As one illustration, Gilens and Page compare the political preferences of Americans at the 50th income percentile to preferences of Americans at the 90th percentile as well as major lobbying or business groups. They find that the government—whether Republican or Democratic—more often follows the preferences of the latter group rather than the first.
In an oligarchy, by contrast, stability comes from 'sharing the wealth.' To put it another way, to make up for the fact that the political wishes of everyone else are ignored you buy them off with bribes. Because the people have no real power, only the illusion of power, to keep them in support of the system you have to provide them with real financial support.
So far, the system seems pretty stable in spite of the redistribution. That suggests, on independent grounds, that this study is correct about the real distribution of power.
8 comments:
From where I sit it looks to me like the oligarchs are re-distributing alright- but not their money-instead, the working stiff middle class is getting robbed by them to distribute to their selected set of moochers. I know my "disposable" funds are getting less and less, the only thing that has saved us is that we have no debt and live frugally. Also I have put a lot of work into improving my production to keep competitive. Can't wait till I have to pay a fine to the bastards for the offense of not having suitable insurance, AFTER those scum deliberately destroyed the insurance I did have, and forced my Doctor to retire-and I, am supposed to pay THEM, for this?
That's a good point. The oligarchs we have are ones who have figured out how to redistribute your money, although I hear that the top few percent still pays most of the taxes.
Still, the Obamacare model is for more than half of Americans to be on some form of welfare payments -- even if they are for expenses that the government mandates.
Democracy was always designed to be an oligarchy, just take it to the logickal conclusion.
51% of 100 is what?
51% of that 51% is what? 51% of the 26% is what? 51% of the 13% is what?
Sooner or later, you get to Rule by the 5%. And then Rule by the 3%. And then Rule by the 1%. How is that not oligarchy?
Btw we went past oligarchy already, those slow pokes haven't figured out we are a MONARCHY now by Divine Right.
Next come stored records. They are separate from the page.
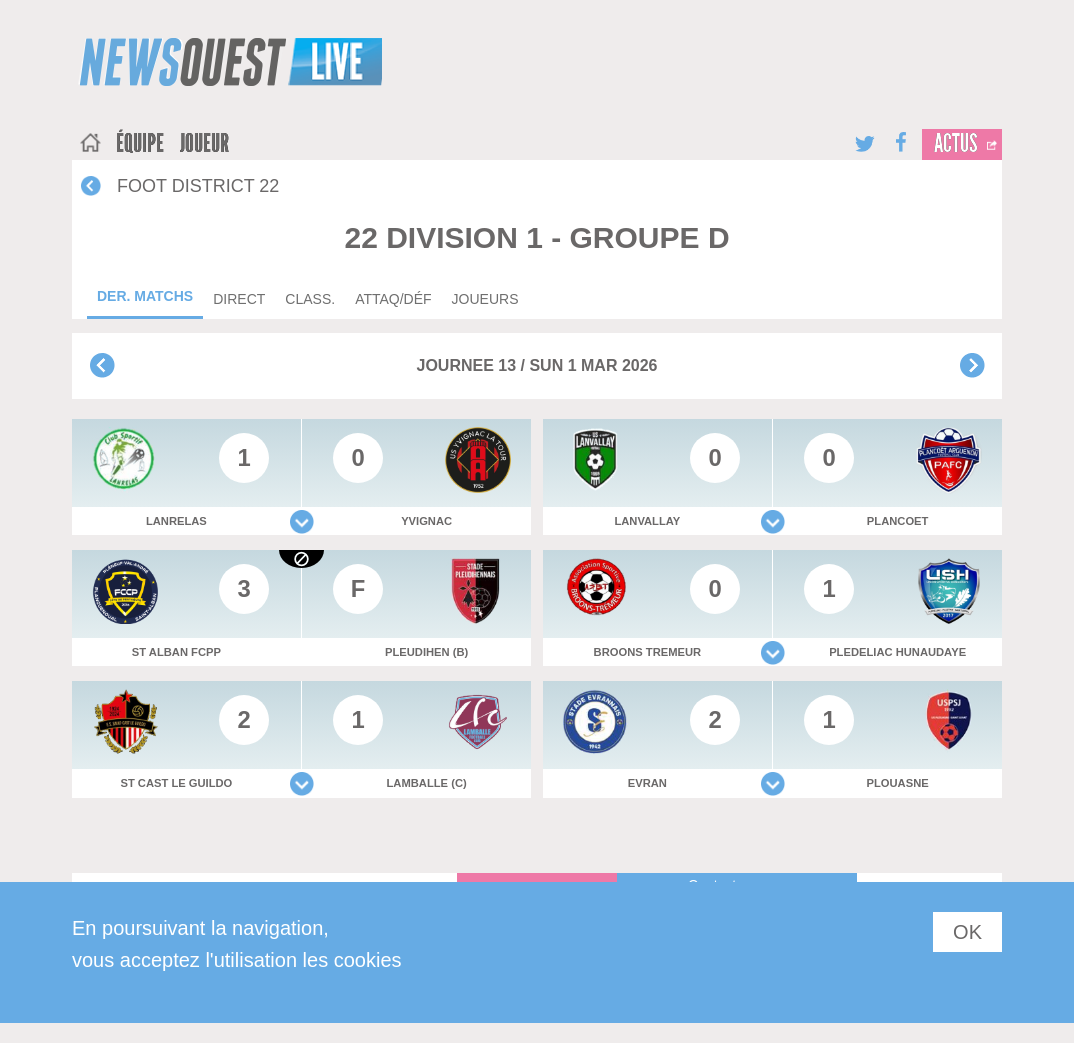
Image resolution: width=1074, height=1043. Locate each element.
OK (967, 932)
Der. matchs (145, 296)
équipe (140, 144)
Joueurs (485, 299)
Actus (956, 144)
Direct (239, 299)
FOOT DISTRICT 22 (198, 186)
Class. (310, 299)
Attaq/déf (393, 299)
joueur (204, 144)
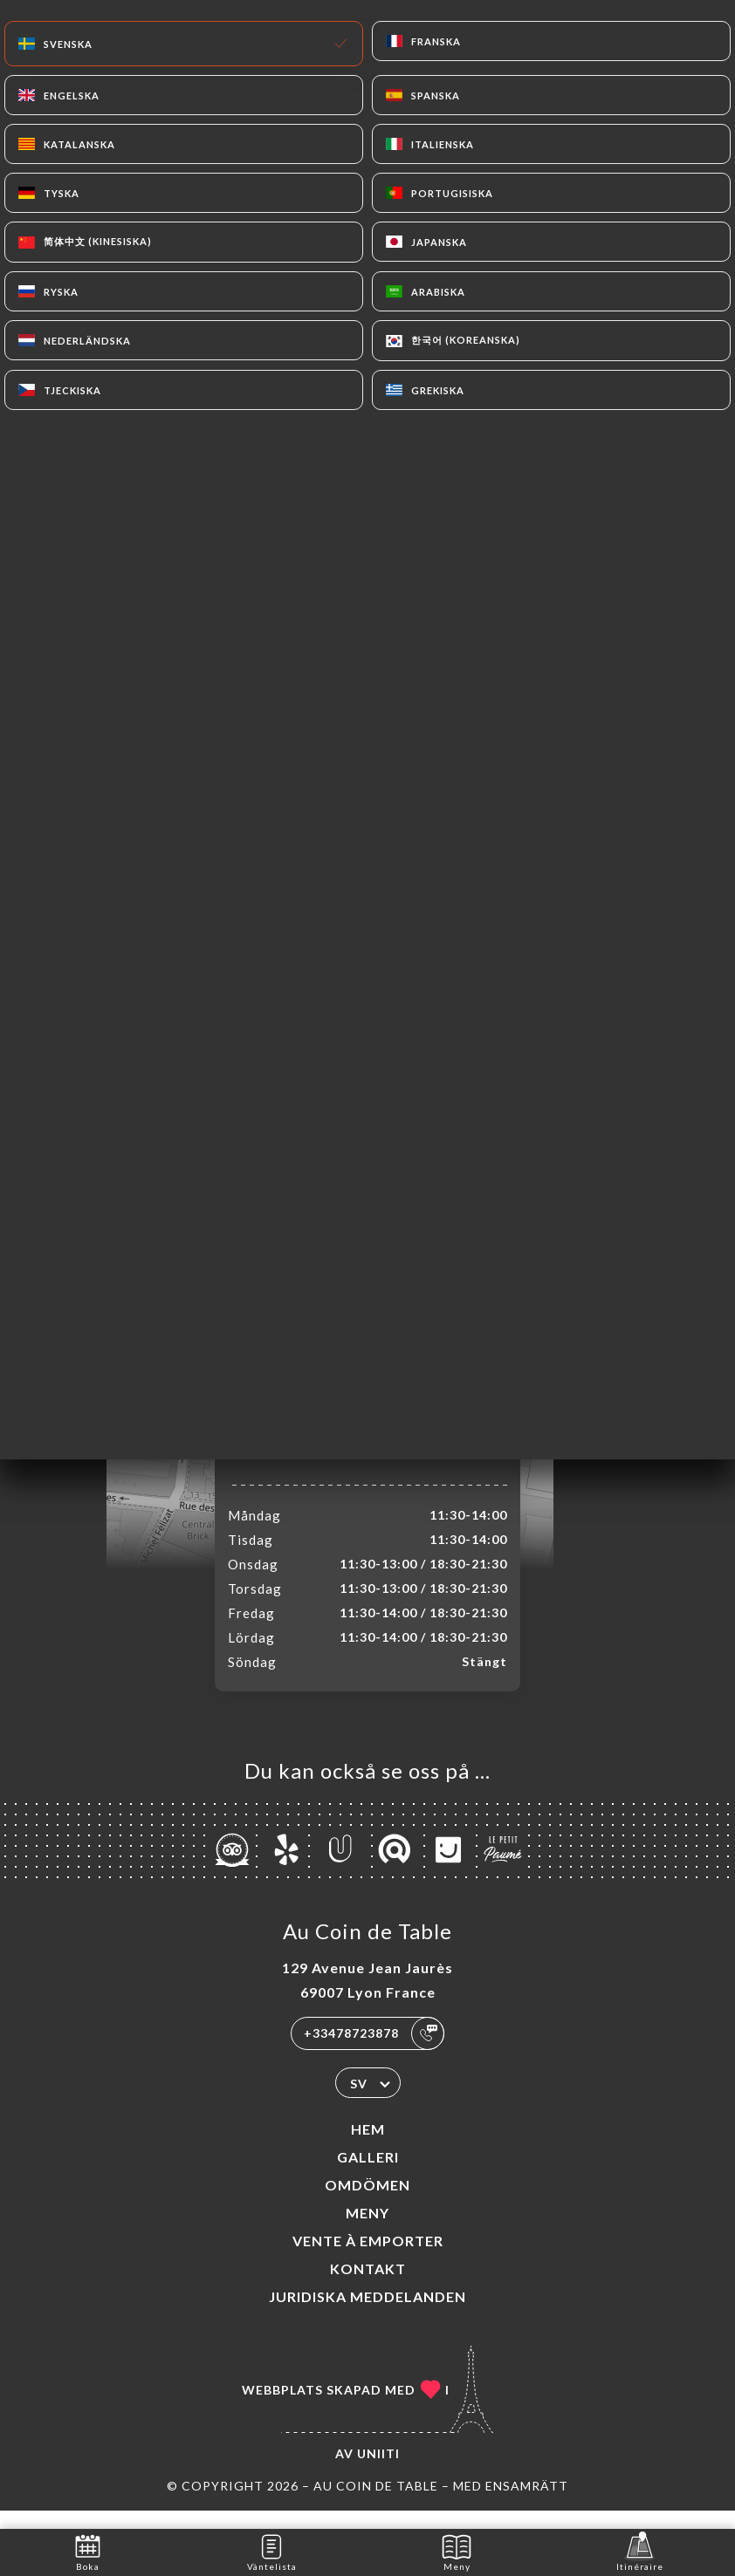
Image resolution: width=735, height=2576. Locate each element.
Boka (88, 2551)
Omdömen (367, 2203)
Princeton is a bunch of idiots. This little factoid was known several years ago by the 3%. And they didn't need a "study" to group think their way to it.
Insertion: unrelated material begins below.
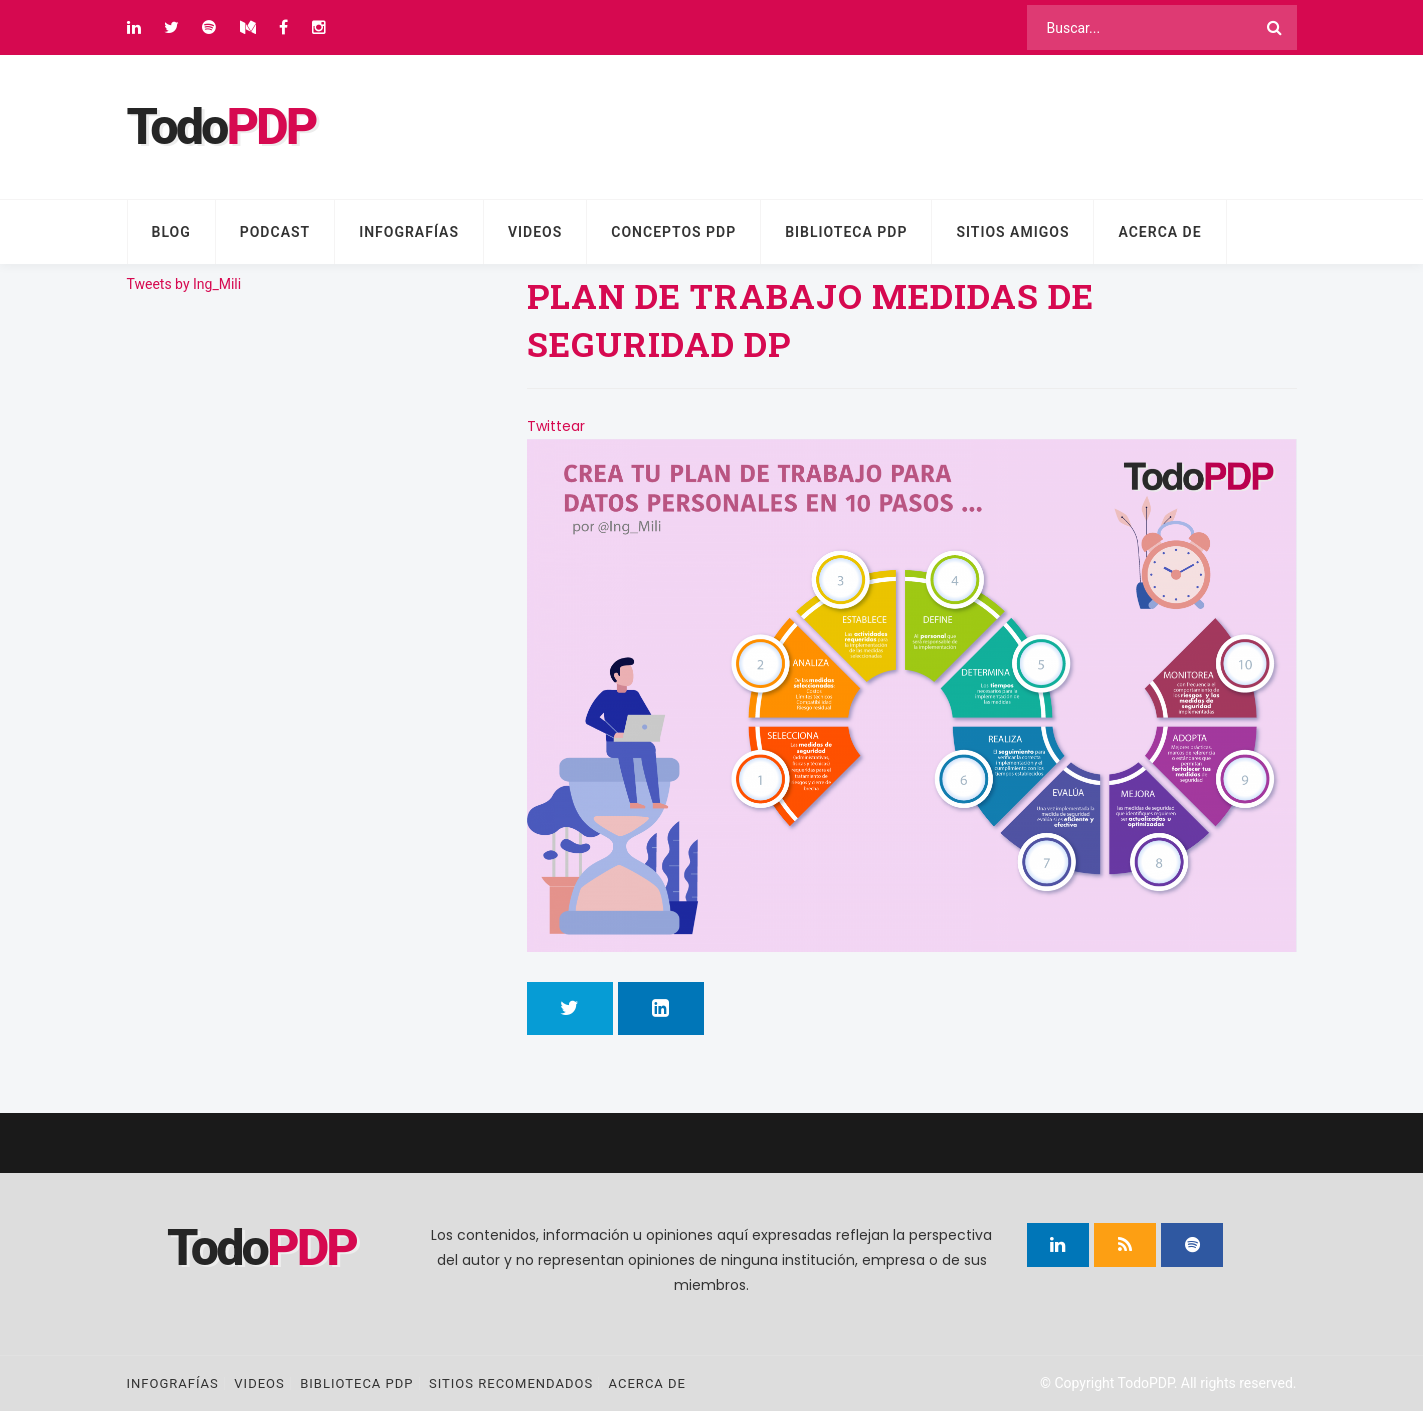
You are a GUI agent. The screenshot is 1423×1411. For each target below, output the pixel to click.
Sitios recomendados (511, 1383)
The country always has been an oligarchy.
Difference is now, there's no frontier to decamp to once it gets to onerous, and the scale of the govt' has gone all beyond anything that the people could have imagined in 1787.
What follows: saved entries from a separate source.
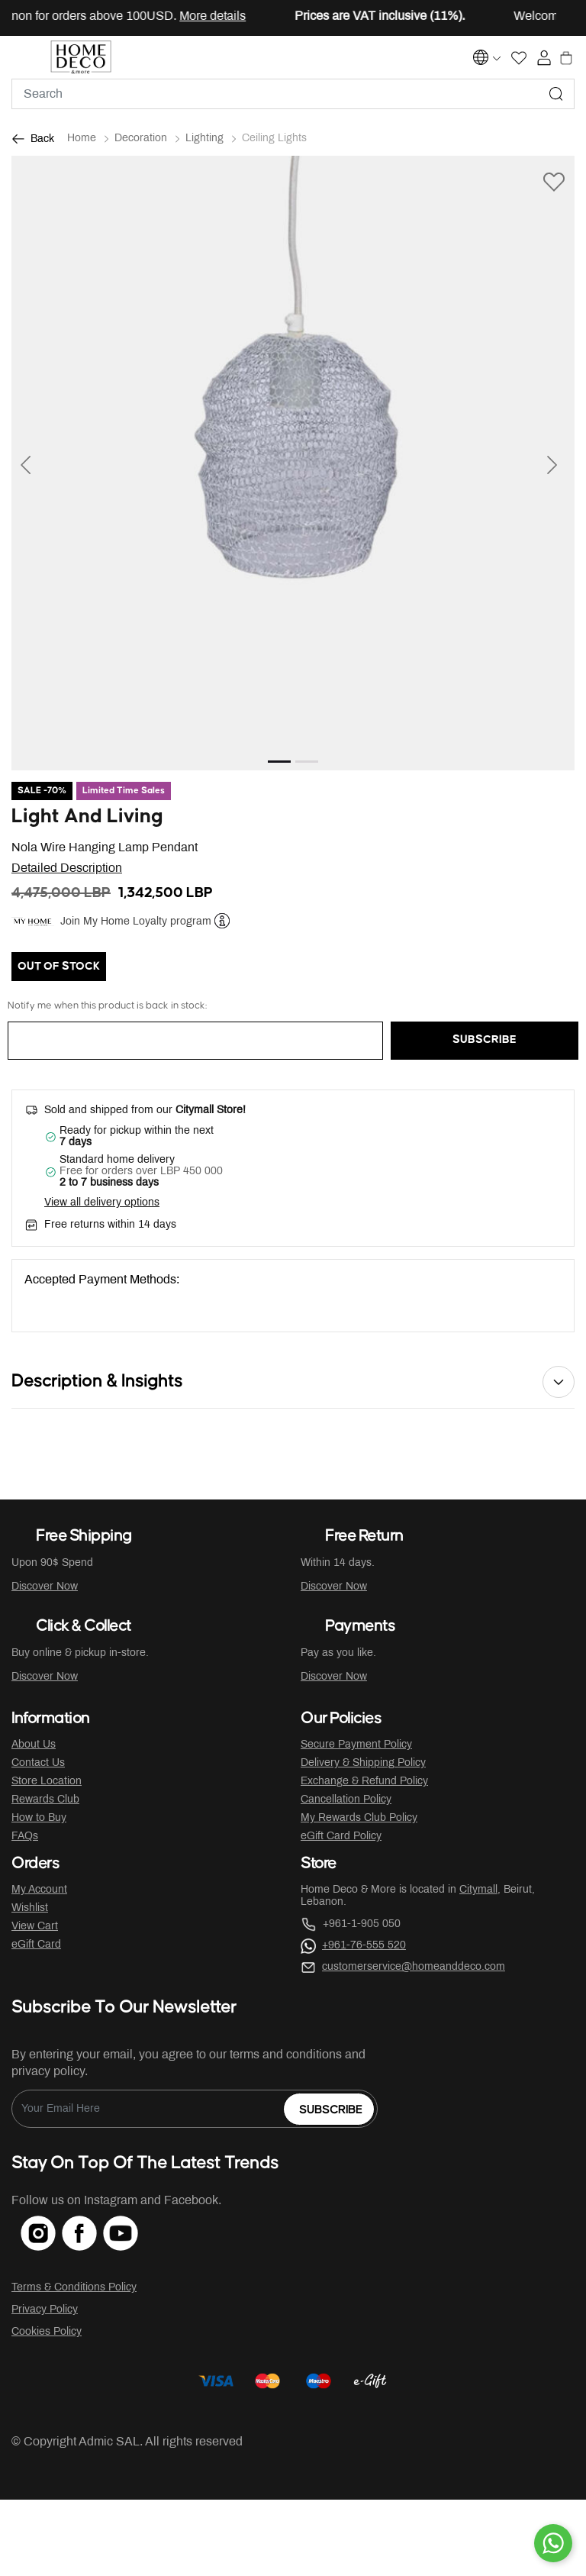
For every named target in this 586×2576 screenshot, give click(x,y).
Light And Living (87, 816)
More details (226, 16)
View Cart (34, 1927)
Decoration (140, 139)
Eric has the right of it. I think all this "we've slid into oligarchy" stuff is nonsense. We've always been an oligarchy. Name the last President who was truly poor before coming into office. Sure, many rose from poverty (Andrew Jackson and Abraham Lincoln come to mind), but all were wealthy men before they became President. So too with Congress and the Senate. Our political class is and always has been made up of the wealthy. Pretending there once was a time that this was not so is delusional. Some, I believe, cared more about the good of all the people than others, but ultimately, there has always been a ruling elite.
This argument goes hand in hand with "the rich get away with anything now!" Which I hear from the Left. If anything, the opposite is true. Even 100 years ago, a wealthy industrialist could get away with crimes up to, and possibly including murder and suffer no penalty. We actually live in an era where the rich are under greater scrutiny than any other time in human history. But they're somehow under the impression that "things are worse now than ever," which even a cursory examination of history puts the lie to.
And to bring it back to the original topic, let's examine our oligarchs. Even just 50 years ago, a young President bedded many young women with near reckless abandon in complete contravention of the mores of the time, and yet, even though it was widely known among the press, no one dared report on it. 30 years later, a brief fling with a single intern almost brought down a Presidency. The times may be a-changin, but the days when an oligarch didn't play by the same rules as the rest of us are getting better, not worse.
Even 100 years ago, a wealthy industrialist could get away with crimes up to, and possibly including murder and suffer no penalty.
And that's different from Ted Kennedy and rapist Clinton, how?
Even just 50 years ago....
And 100 years ago, an oligarch personally and directly intervened to stop a financial panic in its tracks.
There's a subtext to that, too: for all the out-of-bounds degree of today's wealth and income inequality being whined about, the concentration of wealth today doesn't exist (nor does the regulatory environment, come to that) that obtained that century ago; such a personal and direct intervention no longer is possible.